Problem statement: Print the line containing "Złóż cegiełkę" and each line after it through the end of the material below, exactly as it appears, but skip the pictures.
□ □ □ □ □
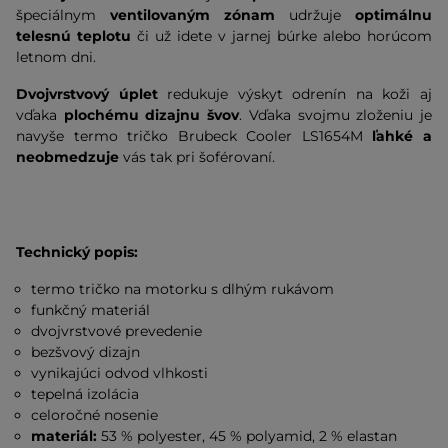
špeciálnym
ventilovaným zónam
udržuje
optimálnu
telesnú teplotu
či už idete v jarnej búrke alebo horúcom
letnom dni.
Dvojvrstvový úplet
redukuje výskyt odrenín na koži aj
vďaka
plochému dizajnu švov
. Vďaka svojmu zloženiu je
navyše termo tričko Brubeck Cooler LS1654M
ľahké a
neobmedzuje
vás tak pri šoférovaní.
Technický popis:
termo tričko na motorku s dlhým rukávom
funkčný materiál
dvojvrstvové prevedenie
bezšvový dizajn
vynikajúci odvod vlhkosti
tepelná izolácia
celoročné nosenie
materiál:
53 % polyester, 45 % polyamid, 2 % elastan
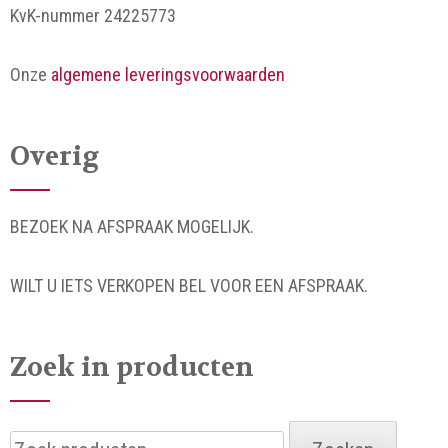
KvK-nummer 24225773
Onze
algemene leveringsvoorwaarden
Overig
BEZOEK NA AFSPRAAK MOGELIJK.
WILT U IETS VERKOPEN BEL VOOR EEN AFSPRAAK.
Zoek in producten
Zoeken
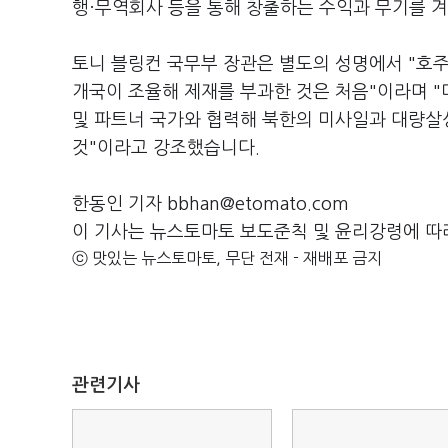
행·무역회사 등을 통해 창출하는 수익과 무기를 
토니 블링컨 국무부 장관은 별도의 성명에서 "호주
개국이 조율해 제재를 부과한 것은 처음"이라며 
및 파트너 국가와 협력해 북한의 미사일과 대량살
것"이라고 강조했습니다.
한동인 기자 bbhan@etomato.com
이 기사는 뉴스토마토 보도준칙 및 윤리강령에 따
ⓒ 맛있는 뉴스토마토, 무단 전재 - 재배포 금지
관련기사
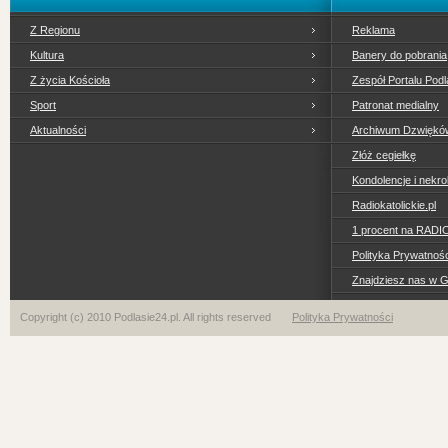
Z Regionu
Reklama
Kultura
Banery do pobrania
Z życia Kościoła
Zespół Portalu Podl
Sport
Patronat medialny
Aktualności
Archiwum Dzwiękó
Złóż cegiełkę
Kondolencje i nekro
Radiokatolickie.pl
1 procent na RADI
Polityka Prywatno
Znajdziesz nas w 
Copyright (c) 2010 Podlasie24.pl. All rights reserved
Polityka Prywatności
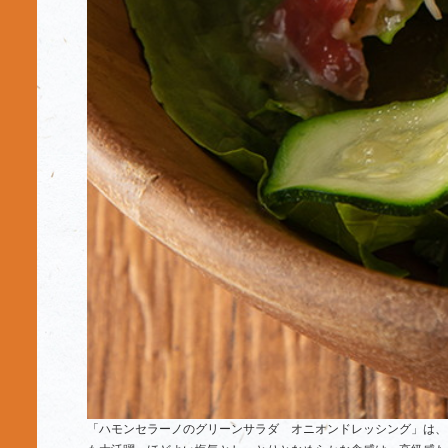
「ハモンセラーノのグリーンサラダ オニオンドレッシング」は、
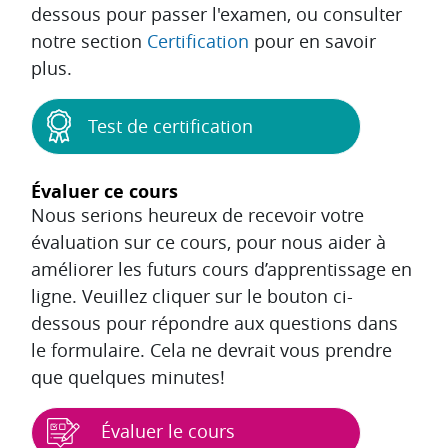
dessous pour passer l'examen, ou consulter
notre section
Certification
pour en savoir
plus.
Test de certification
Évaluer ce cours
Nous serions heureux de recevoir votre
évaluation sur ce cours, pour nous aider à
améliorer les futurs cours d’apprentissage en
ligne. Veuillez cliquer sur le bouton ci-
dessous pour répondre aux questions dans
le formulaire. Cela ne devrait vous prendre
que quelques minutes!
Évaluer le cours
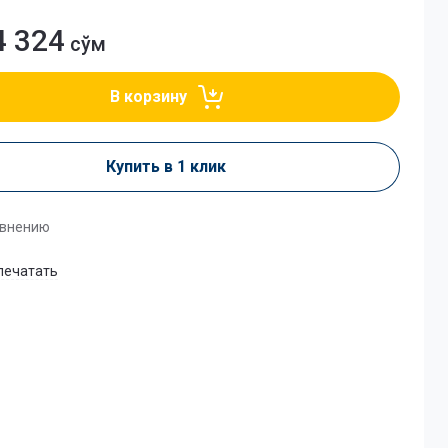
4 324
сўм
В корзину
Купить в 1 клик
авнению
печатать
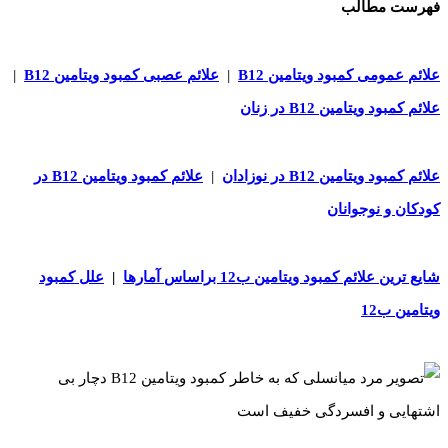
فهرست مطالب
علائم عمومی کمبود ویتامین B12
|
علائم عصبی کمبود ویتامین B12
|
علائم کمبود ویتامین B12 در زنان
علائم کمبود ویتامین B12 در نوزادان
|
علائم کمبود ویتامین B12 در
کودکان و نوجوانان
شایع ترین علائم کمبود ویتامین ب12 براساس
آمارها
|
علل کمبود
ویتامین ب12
□ □ □ □ □
Answer below:
Złóż cegiełkę
Kondolencje i nekro
Radiokatolickie.pl
1 procent na RADI
Polityka Prywatno
Znajdziesz nas w 
Copyright (c) 2010 Podlasie24.pl. All rights reserved
Polityka Prywatności
「ハモンセラーノのグリーンサラダ オニオンドレッシング」は、
dessous pour passer l'examen, ou consulter
notre section
Certification
pour en savoir
plus.
Test de certification
Évaluer ce cours
Nous serions heureux de recevoir votre
évaluation sur ce cours, pour nous aider à
améliorer les futurs cours d’apprentissage en
ligne. Veuillez cliquer sur le bouton ci-
dessous pour répondre aux questions dans
le formulaire. Cela ne devrait vous prendre
que quelques minutes!
Évaluer le cours
4 324
сўм
В корзину
Купить в 1 клик
авнению
печатать
فهرست مطالب
علائم عمومی کمبود ویتامین B12
|
علائم عصبی کمبود ویتامین B12
|
علائم کمبود ویتامین B12 در زنان
علائم کمبود ویتامین B12 در نوزادان
|
علائم کمبود ویتامین B12 در
کودکان و نوجوانان
شایع ترین علائم کمبود ویتامین ب12 براساس
آمارها
|
علل کمبود
ویتامین ب12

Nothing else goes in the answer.